Cholera is an acute enteric infection caused by the bacterium Vibrio (V.) cholerae of serogroup O1 or O139. It is a waterborne disease of important public health importance with an estimated number of 3 to 5 million cases annually and 100,000 to 150, 000 deaths yearly [1]. Outbreaks are linked to the consumption of unsafe water and food, poor hygiene and sanitation. Cholera often follows natural or man-made disasters which can lead to internal displacement of persons and subsequent unstable living conditions associated with contamination of food and water sources [2, 3]. Overflowing of latrines and contamination of wells and surface water, seasonal modification of water sources for consumption and human behavior may play a role in the occurrence of cholera outbreaks [4]. Control of cholera outbreaks requires effective surveillance and response systems which are frequently sub-optimal in developing countries often lacking robust data collection, collation, analysis, interpretation and response [5]. Poor detection and delayed response to cholera outbreaks can result in geographical spread of the disease and consequently high attack rates and case fatality rates [68]. Failure to control local outbreaks and prevention of between-region transmission could result in spread of cholera outbreaks to neighboring regions [9].

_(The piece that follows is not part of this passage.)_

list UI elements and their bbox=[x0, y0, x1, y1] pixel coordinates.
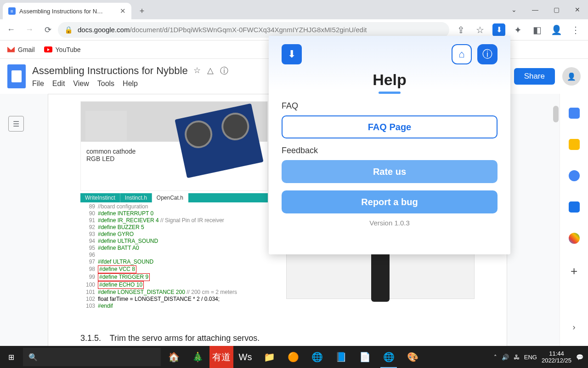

In 2010, a total of 110,115 cases were reported from sub-Saharan African countries, a 46% decline compared to 2009. However, four countries in Central Africa around the Lake Chad Basin (Cameroon, Chad, Niger and Nigeria) accounted for 62,762 cases, including 2,610 deaths, i.e. 54% of cases and 77% of deaths reported from the continent. Nigeria reported 38% of cases from Africa with 44,456 cases and a case fatality rate (CFR) of 3.9% [10]. This clearly exceeds the mean overall CFR of 2.4% reported in Africa from 2000–2005 and by far, the WHO acceptable rate of 1%. The 2010 cholera outbreak was the largest epidemic in Nigeria since 1991 when 59,478 cases and 7,654 deaths were reported [11]. The outbreak started from north-eastern border state of Borno and spread to involve 18 of the 36 states of the country. We conducted a descriptive analysis of surveillance data of the 2010 cholera outbreak with the aim of determining the epidemiological and spatio-temporal characteristics to explore possible reasons for the nationwide spread so as to provide information for future response to cholera outbreaks.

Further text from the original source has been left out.